Aim of the exercise:
Scan the entries below for the string "Gomoku" and copy every line where it turns up.

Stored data

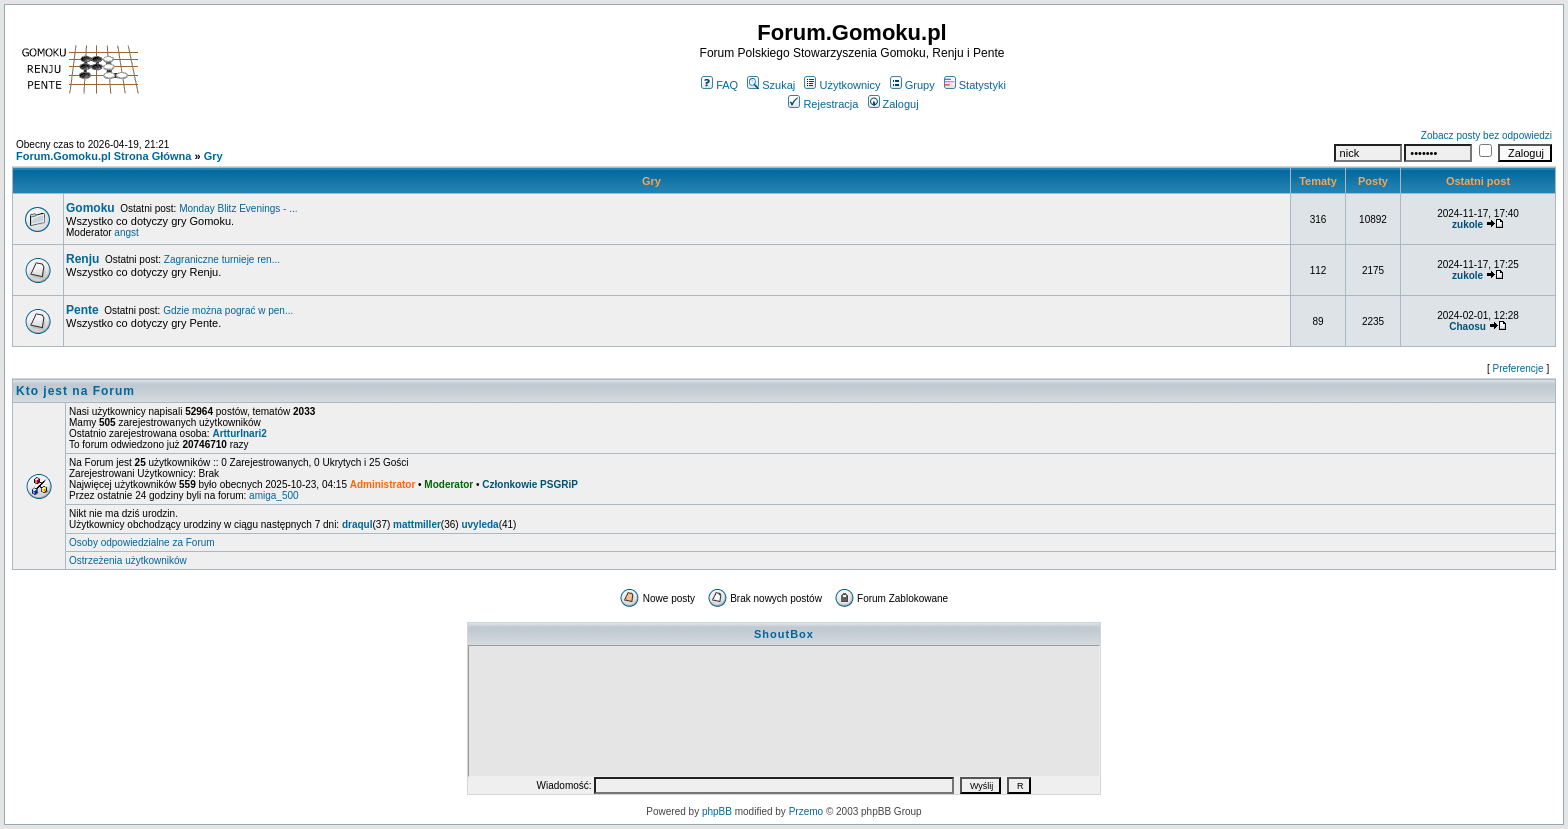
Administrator (383, 484)
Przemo (806, 811)
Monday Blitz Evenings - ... (238, 208)
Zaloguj (893, 104)
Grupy (912, 85)
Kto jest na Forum (75, 391)
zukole (1467, 224)
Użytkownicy (842, 85)
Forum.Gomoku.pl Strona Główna (103, 156)
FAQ (719, 85)
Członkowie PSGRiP (530, 484)
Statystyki (975, 85)
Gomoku (90, 208)
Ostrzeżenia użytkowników (128, 560)
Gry (213, 156)
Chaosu (1467, 326)
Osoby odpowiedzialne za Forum (142, 542)
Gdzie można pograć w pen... (228, 310)
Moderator (448, 484)
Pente (82, 310)
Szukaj (771, 85)
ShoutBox (784, 634)
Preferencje (1518, 368)
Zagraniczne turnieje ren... (222, 259)
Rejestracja (823, 104)
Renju (82, 259)
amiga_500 (273, 495)
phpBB (717, 811)
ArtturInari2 (239, 433)
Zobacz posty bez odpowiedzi (1486, 135)
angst (126, 232)
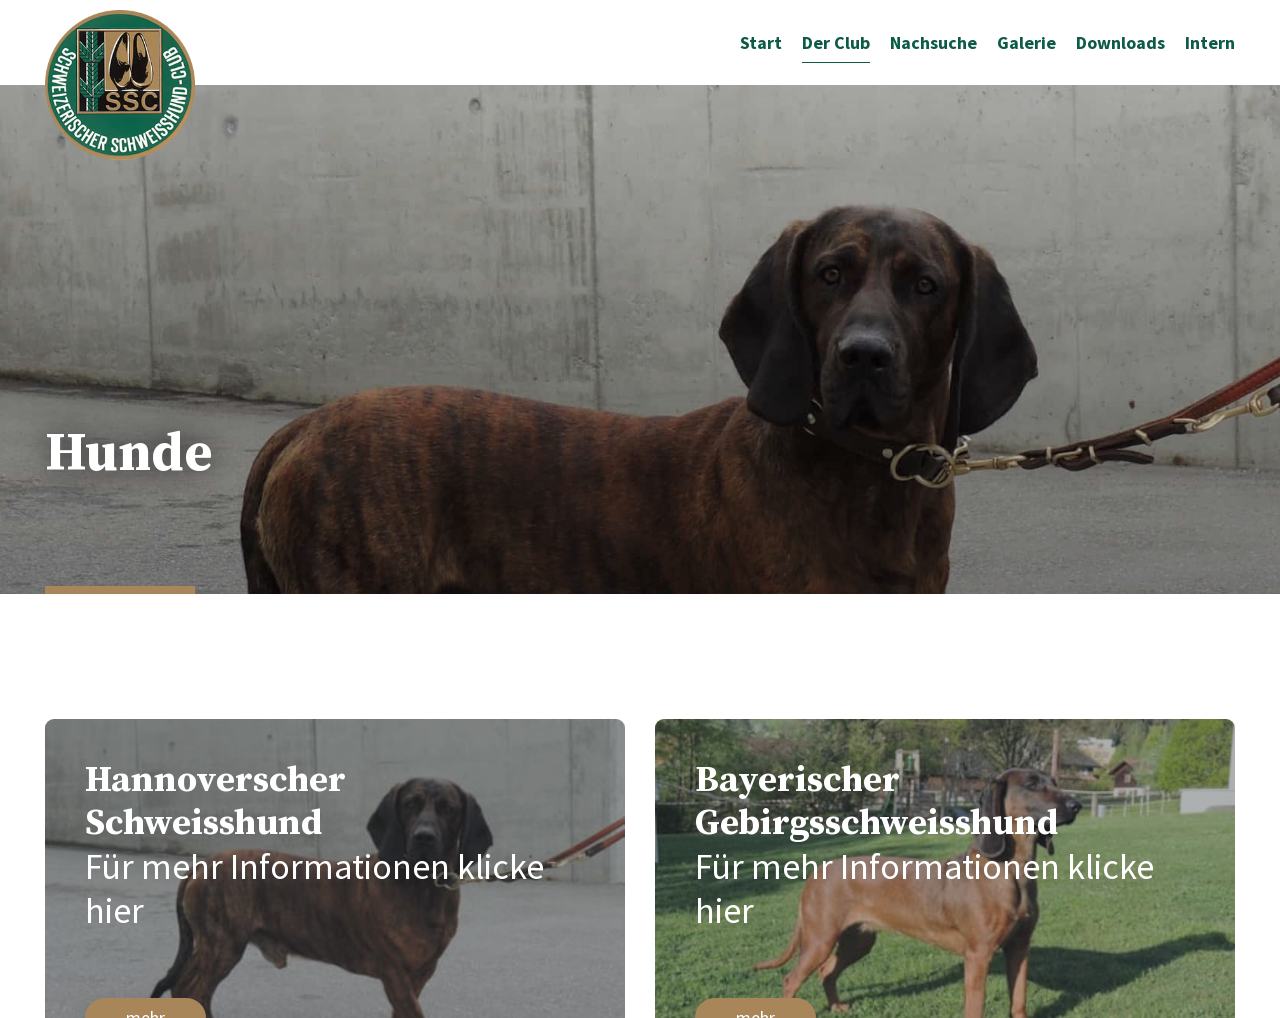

Exercise output:
Forum.Gomoku.pl Strona Główna (103, 156)
Gomoku (90, 208)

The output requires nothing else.